Directions for this task> Look through the data below for the line with "ganglions. Il n'y" and the line with "peut être touché.", then output those two and all lines in between, exactly as written.

[Collection entries]
···

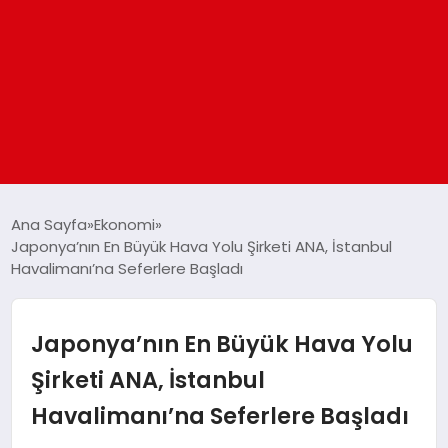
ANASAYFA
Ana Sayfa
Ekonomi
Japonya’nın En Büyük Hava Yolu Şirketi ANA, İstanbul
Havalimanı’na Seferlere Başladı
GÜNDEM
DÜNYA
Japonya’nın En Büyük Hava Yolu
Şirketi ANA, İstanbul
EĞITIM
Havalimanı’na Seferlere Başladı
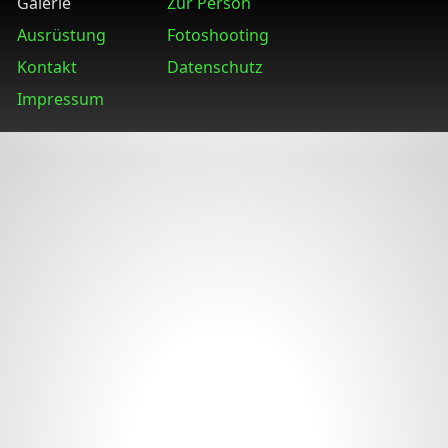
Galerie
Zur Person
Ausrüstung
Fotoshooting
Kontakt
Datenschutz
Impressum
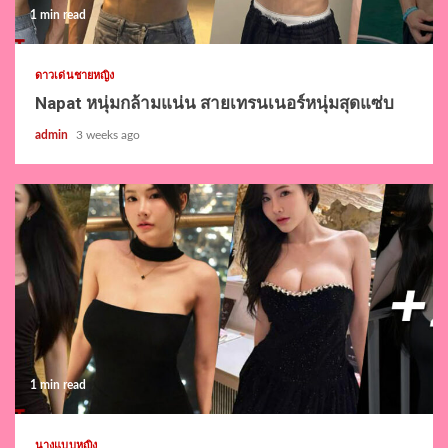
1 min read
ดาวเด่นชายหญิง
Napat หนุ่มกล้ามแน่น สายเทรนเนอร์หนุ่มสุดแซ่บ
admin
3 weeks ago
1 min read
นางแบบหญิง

···

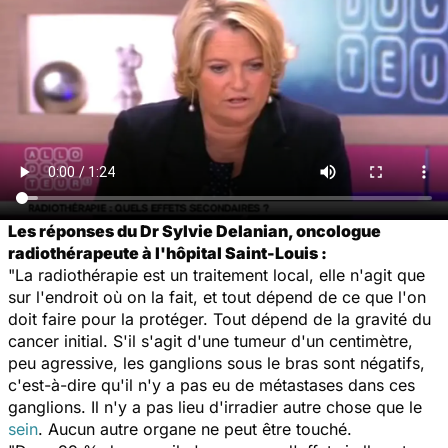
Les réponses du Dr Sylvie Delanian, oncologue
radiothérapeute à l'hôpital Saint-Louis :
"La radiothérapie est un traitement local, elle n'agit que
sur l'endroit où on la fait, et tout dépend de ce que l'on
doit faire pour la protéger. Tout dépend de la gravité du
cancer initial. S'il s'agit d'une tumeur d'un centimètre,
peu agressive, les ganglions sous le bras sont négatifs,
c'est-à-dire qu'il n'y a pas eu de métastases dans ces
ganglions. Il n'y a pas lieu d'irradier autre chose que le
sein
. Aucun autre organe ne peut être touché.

···

Answer for this exercise>
ganglions. Il n'y a pas lieu d'irradier autre chose que le
sein
. Aucun autre organe ne peut être touché.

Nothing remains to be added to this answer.